● **WORK ORDER**: For this exercise, reproduce the entries below exactly, but only from the line containing "Answer in <instances>...</instances>." through the line containing "Masks at 264×433.", both included.

● **EXTRACTED INFORMATION**:
____
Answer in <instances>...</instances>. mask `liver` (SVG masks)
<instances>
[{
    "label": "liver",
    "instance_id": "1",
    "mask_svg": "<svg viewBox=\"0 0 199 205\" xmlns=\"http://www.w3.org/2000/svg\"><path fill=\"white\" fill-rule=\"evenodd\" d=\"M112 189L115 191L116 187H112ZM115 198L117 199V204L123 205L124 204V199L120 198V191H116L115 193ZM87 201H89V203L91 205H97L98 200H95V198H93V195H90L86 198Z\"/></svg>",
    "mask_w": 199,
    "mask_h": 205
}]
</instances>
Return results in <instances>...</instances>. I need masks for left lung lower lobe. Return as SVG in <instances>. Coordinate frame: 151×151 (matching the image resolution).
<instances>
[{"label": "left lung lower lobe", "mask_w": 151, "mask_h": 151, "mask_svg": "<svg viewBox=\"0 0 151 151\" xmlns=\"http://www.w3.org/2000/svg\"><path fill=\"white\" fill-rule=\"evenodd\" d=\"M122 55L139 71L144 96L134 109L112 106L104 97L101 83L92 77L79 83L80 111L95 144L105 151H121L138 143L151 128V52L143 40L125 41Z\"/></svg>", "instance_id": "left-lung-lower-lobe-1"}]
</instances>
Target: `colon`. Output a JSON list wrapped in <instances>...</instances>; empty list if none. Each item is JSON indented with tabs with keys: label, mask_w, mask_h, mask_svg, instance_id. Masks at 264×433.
____
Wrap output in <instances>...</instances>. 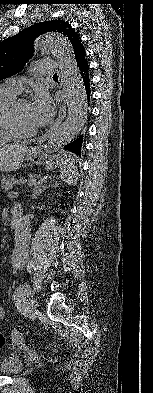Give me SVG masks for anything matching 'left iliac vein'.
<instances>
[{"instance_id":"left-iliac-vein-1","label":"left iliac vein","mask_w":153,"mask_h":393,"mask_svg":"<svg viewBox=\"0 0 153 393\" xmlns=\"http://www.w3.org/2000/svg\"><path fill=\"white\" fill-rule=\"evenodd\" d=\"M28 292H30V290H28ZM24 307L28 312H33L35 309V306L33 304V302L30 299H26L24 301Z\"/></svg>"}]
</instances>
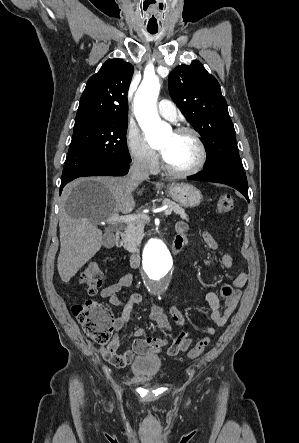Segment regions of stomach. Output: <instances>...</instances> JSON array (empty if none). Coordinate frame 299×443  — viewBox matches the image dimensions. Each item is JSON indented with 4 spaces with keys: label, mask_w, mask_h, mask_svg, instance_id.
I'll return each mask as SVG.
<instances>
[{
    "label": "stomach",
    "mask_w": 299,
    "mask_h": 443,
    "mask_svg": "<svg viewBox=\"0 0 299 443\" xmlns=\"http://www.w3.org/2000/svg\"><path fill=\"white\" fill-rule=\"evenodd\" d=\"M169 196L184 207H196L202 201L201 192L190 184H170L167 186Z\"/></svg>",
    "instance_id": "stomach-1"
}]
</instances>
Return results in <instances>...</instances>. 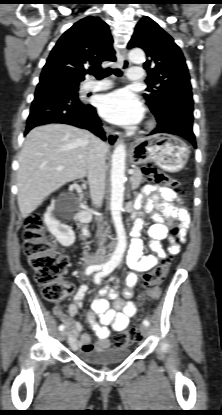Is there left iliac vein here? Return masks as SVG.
____
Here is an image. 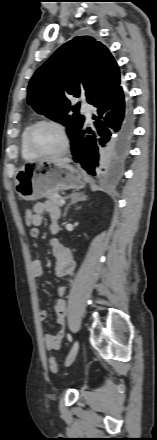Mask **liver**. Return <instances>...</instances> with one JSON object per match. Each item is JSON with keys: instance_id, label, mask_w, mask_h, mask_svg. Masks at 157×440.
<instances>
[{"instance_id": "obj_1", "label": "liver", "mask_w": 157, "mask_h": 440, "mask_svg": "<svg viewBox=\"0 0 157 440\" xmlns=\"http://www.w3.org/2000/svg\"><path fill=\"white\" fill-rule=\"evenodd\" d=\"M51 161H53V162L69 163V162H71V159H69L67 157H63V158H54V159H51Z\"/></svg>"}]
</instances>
____
● **TASK RESULT**:
Answer in <instances>...</instances>. mask `liver` (SVG masks)
<instances>
[{
    "label": "liver",
    "instance_id": "1",
    "mask_svg": "<svg viewBox=\"0 0 199 205\" xmlns=\"http://www.w3.org/2000/svg\"><path fill=\"white\" fill-rule=\"evenodd\" d=\"M112 189L115 191L116 187H112ZM115 198L117 199V204L123 205L124 204V199L120 198V191H116L115 193ZM87 201H89V203L91 205H97L98 200H95V198H93V195H90L86 198Z\"/></svg>",
    "mask_w": 199,
    "mask_h": 205
}]
</instances>
Return results in <instances>...</instances>. I need masks for left lung lower lobe. Return as SVG in <instances>. Coordinate frame: 151×151 (matching the image resolution).
<instances>
[{"label": "left lung lower lobe", "mask_w": 151, "mask_h": 151, "mask_svg": "<svg viewBox=\"0 0 151 151\" xmlns=\"http://www.w3.org/2000/svg\"><path fill=\"white\" fill-rule=\"evenodd\" d=\"M122 55L139 71L144 96L134 109L112 106L104 97L101 83L92 77L79 83L80 111L95 144L105 151H121L138 143L151 128V52L143 40L125 41Z\"/></svg>", "instance_id": "left-lung-lower-lobe-1"}]
</instances>
Target: `colon`. Output a JSON list wrapped in <instances>...</instances>; empty list if none. Each item is JSON indented with tabs with keys: label, mask_w, mask_h, mask_svg, instance_id. Masks at 264×433.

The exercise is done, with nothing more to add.